RECORDS TO USE:
/---

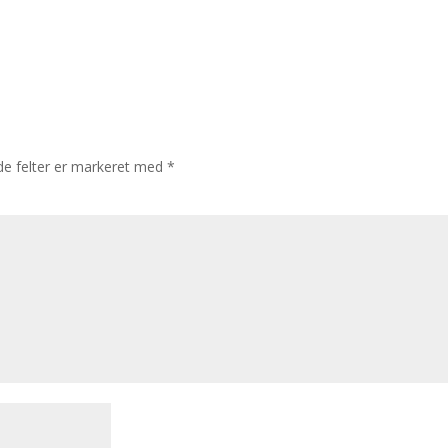
e felter er markeret med
*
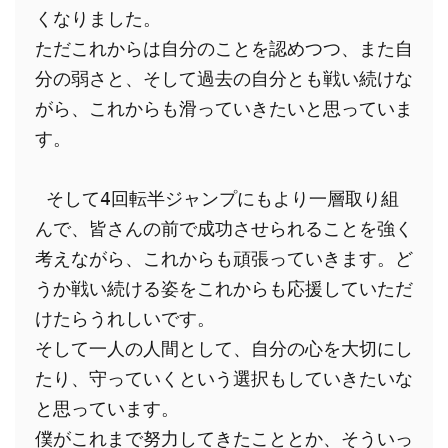
くなりました。
ただこれからは自分のことを認めつつ、また自
分の弱さと、そして過去の自分とも戦い続けな
がら、これからも滑っていきたいと思っていま
す。
 そして4回転半ジャンプにもより一層取り組
んで、皆さんの前で成功させられることを強く
考えながら、これからも頑張っていきます。ど
うか戦い続ける姿をこれからも応援していただ
けたらうれしいです。
そして一人の人間として、自分の心を大切にし
たり、守っていくという選択もしていきたいな
と思っています。
僕がこれまで努力してきたこととか、そういっ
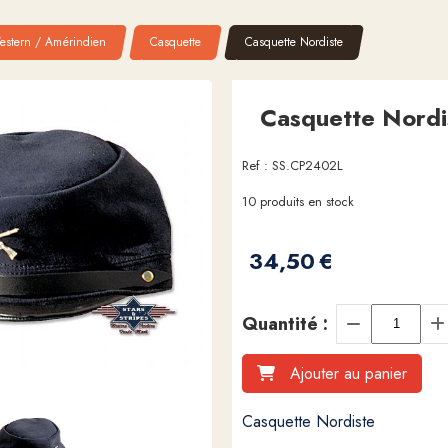
estern / Amérindien
Casquette
Casquette Nordiste
Casquette Nordi
Ref :
SS.CP2402L
10
produits en stock
34,50
€
Quantité :
Ajouter au panier
Casquette Nordiste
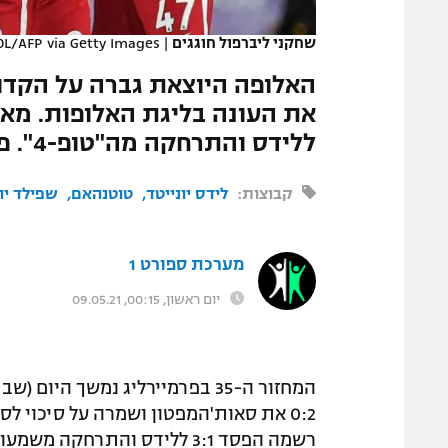
המגזין
שחקני ליברפול חוגגים
|
OL/AFP via Getty Images
האלופה היוצאת גברה על הקדוש
ללידס והתרחקה מה"טופ-4". פאלאס ניצחה 0:2 את שפילד
קבוצות:
לידס יונייטד
טוטנהאם
שפילד יונ
מערכת ספורט 1
יום ראשון, 00:15, 09.05.21
המחזור ה-35 בפרמיירליג נמשך 
0:2 את סאות'המפטון ושמרה על סיכוי ל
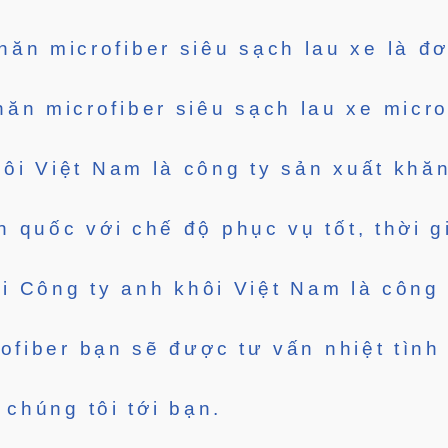
ăn microfiber siêu sạch lau xe là đ
ăn microfiber siêu sạch lau xe micro
ôi Việt Nam là công ty sản xuất khăn
àn quốc với chế độ phục vụ tốt, thời 
i Công ty anh khôi Việt Nam là công 
ofiber bạn sẽ được tư vấn nhiệt tìn
 chúng tôi tới bạn.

\---

Wherever the word "sạch" turns up in the records above, copy the line that holds it.

EXPECTED ANSWER:
ăn microfiber siêu sạch lau xe là đ
ăn microfiber siêu sạch lau xe micro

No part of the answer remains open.